Topics include computing platforms, analytics, data science, data modeling, database technologies, machine learning / AI, Internet of Things (IoT), blockchain, augmented reality, bots, programming languages, natural language processing applications such as machine translation, and knowledge graphs.

Related categories: Semantic technologies, Web technologies & information standards, and Internet and platforms.

The Analyst’s Lament: Big Data Hype Obscures Data Management Problems in the Enterprise

I’ve been a market and product analyst for large companies. I realize that my experiences are a sample of one, and that I can’t speak for my analyst peers. But I suspect some of them would nod in recognition when I say that in those roles, I spent only a fraction of my time in these analyst roles actually conducting data analysis.  With the increase in press that Big Data has received, I started seeing a major gap between what I was reading about enterprise data trends, and my actual experiences working with enterprise data.

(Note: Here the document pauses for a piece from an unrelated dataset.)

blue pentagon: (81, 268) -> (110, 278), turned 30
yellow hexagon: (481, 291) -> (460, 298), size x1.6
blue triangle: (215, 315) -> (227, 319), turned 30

A more accurate description of what I spent large amounts of time doing was data hunting. And data gathering, and data cleaning, and data organizing, and data checking.  I spent many hours trying to find the right people in various departments who “owned” different data sources. I then had to get locate definitions (if they existed – this was hit or miss) and find out what quirks the data had so I could clean it without losing records (for example, which of the many data fields with the word “revenue” in it would actually give me revenue). In several cases I found myself begging fellow overworked colleagues to please, please, pull the data I needed from that database which I in theory should have had access to but was shut out of due to multiple layers of bureaucracy and overall cluelessness as to what data lived where within the organization.

Part of me thought, “Well, this is the lot of an analyst in a large company. It is the job.” And this was confirmed by other more senior managers – all on the business side, not in the IT side – who asserted that, yes, being a data hunter/gatherer/cleaner/organizer/checker was indeed my job. But another part of me was thinking, “These are all necessary tasks in dealing with data. I will always need to clean data no matter what. I will need to do some formatting and re-checking to make sure what I have is correct. But should this be taking up such a large chunk of my time? This is not the best way I can add value here. There are too many business questions I could potentially be trying to help solve; there has got to be a better way.”

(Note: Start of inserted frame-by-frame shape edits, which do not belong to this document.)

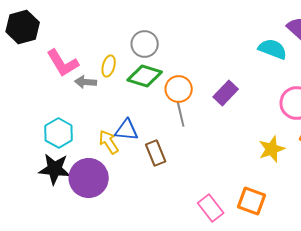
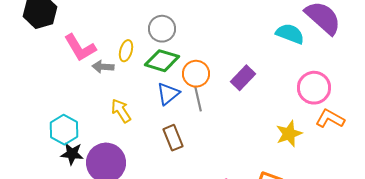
blue triangle: (127, 130) -> (168, 94), moved, turned -45
cyan hexagon: (59, 133) -> (64, 130), moved
yellow arrow: (109, 142) -> (121, 111), moved
black star: (55, 169) -> (72, 154), size x0.7

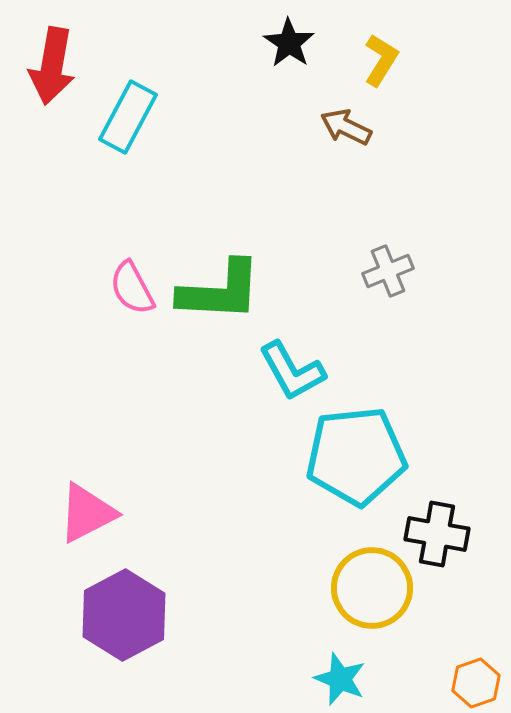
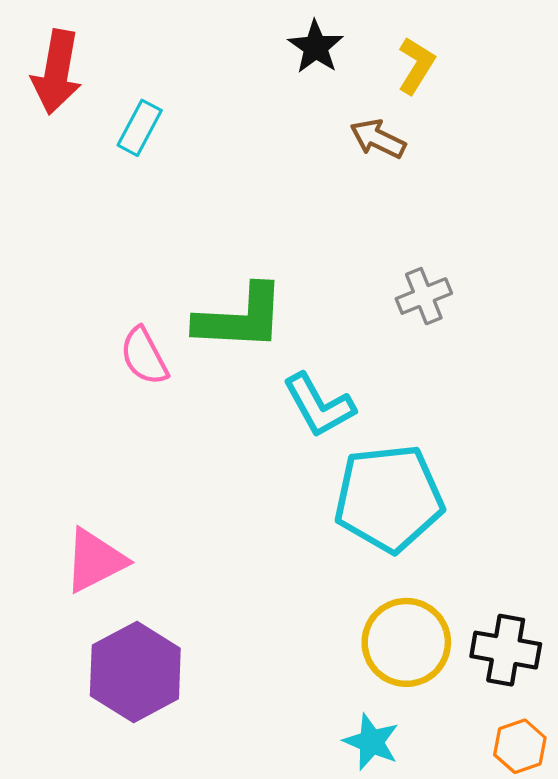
cyan rectangle: (128, 117) -> (140, 128), size x0.7
pink semicircle: (132, 288) -> (144, 356), moved
black cross: (437, 534) -> (506, 650), moved

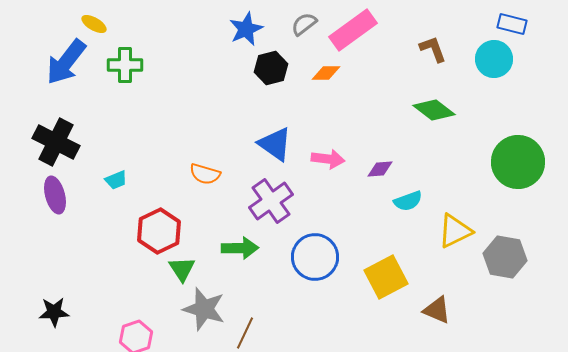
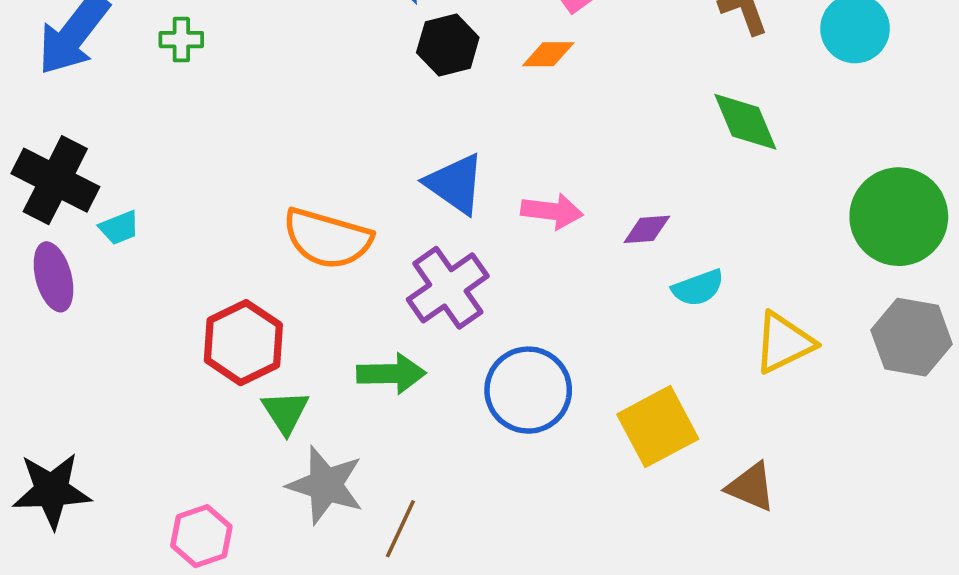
green cross: (125, 65) -> (181, 40), size x0.7
green diamond: (434, 110) -> (745, 122), turned 30
orange semicircle: (205, 174) -> (327, 239), size x1.6
cyan trapezoid: (116, 180) -> (119, 228), moved
gray hexagon: (505, 257) -> (912, 337), moved
black star: (54, 312) -> (52, 490), size x1.4

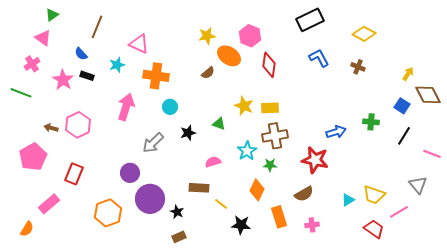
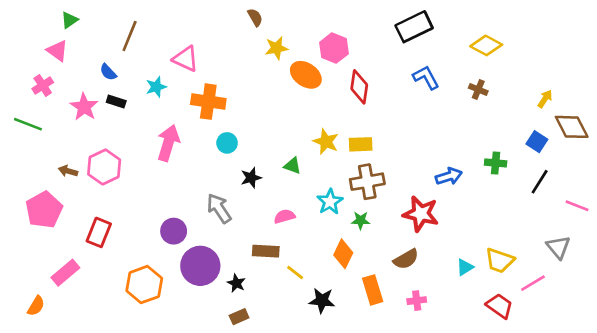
brown semicircle: (208, 73) -> (255, 17), moved, turned -80
gray arrow: (153, 143) -> (219, 208), moved, turned 100

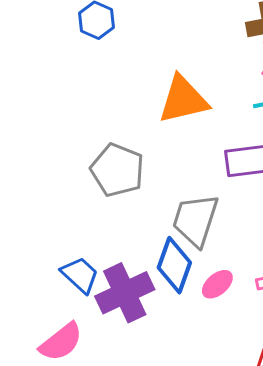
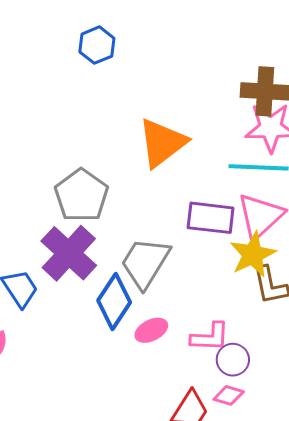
orange triangle: (183, 100) -> (162, 143), turned -38
purple cross: (125, 293) -> (69, 253), moved, turned -36

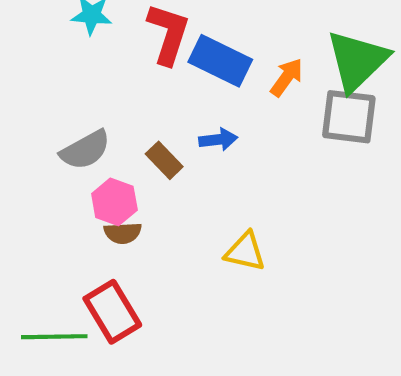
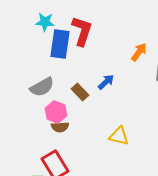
blue rectangle: (220, 61) -> (60, 44), moved, turned 72
blue arrow: (218, 140) -> (106, 82), turned -36

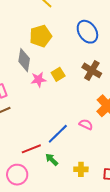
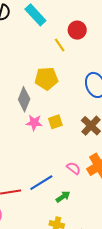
pink semicircle: (86, 124) -> (74, 168), moved
green arrow: (52, 160) -> (63, 197), moved, turned 88

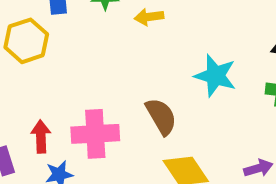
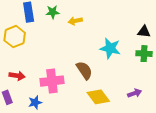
red arrow: (41, 136) -> (17, 76), moved, turned 105

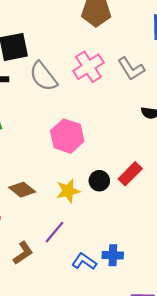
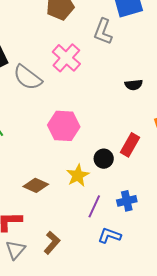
gray L-shape: (131, 69) -> (103, 32), moved, turned 68
purple line: (54, 232) -> (94, 206), moved
blue cross: (113, 255) -> (127, 201), moved

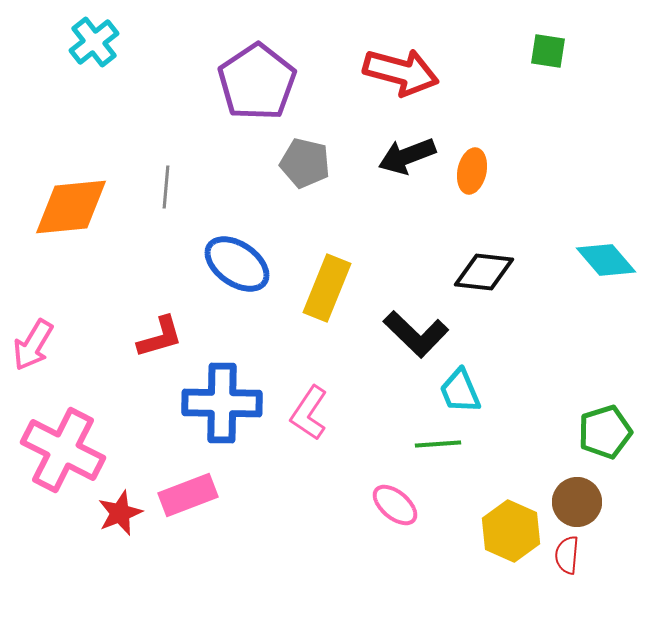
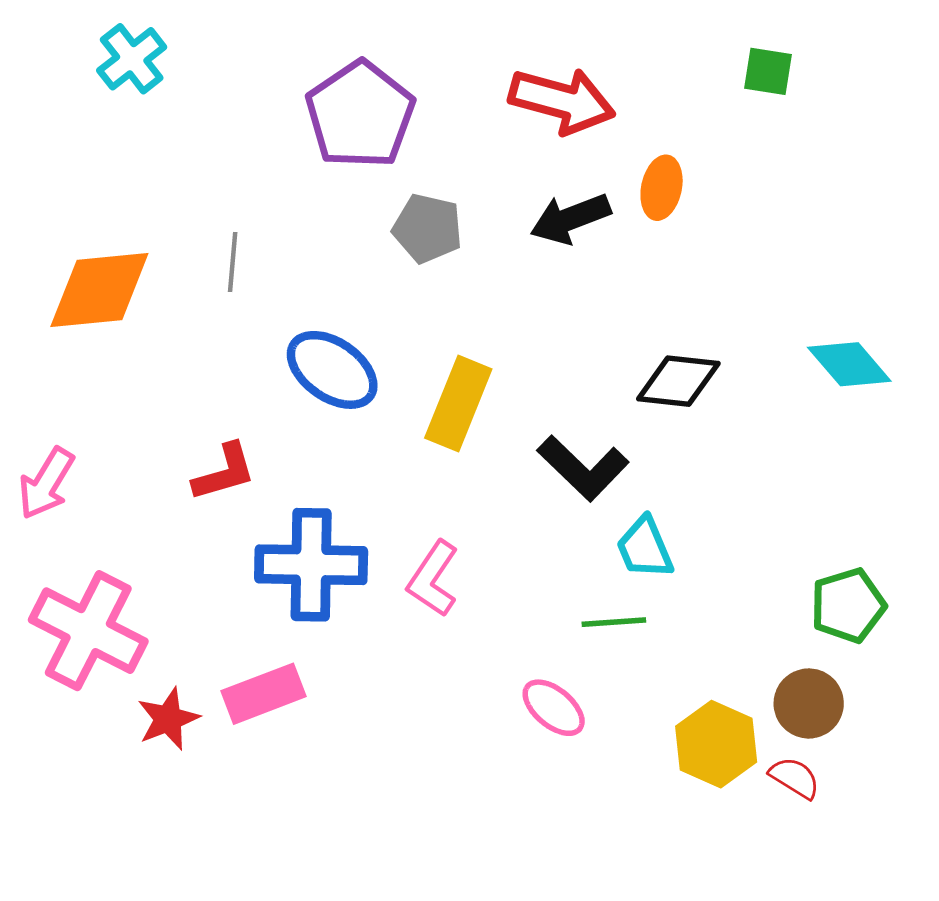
orange ellipse: (472, 171) -> (662, 188), moved
red semicircle: (567, 555) -> (795, 778), turned 117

So initially I thought, not being an IT professional, that this was an issue of not having the right IT tools. But gradually I came to understand that technology was not the problem. More often than not, I had access to best-in-class CRM systems, database and analytics software, and collaboration tools at my disposal. I had the latest versions of Microsoft Office and a laptop or desktop with decent processing power. I had reliable VPN connectivity when I was working remotely and often a company-supplied mobile smartphone. It was the processes and people that were the biggest barriers to getting the information I needed in order to provide fact-based research that could be used to solve business-critical decisions.

Out of sheer frustration, I started doing some research to see if there was indeed a better way for enterprises to manage their data. Master Data Management (MDM), you’ve been around for over a decade, why haven’t I ever encountered you?  A firm called the Information Difference, a UK-based consultancy which specializes in MDM, argues that too often, decisions about data management and data governance are left solely to the IT department. The business should also be part of any MDM project, and the governance process should be sponsored and led by C-level business management. Talk about “aha” moments.  When I read this, I actually breathed a sigh of relief. It isn’t just me that thinks there has to be a better way to go, so that the not-cheap business and market analysts that enterprises the world over employ can actually spend more of their time solving problems and less time data wrangling!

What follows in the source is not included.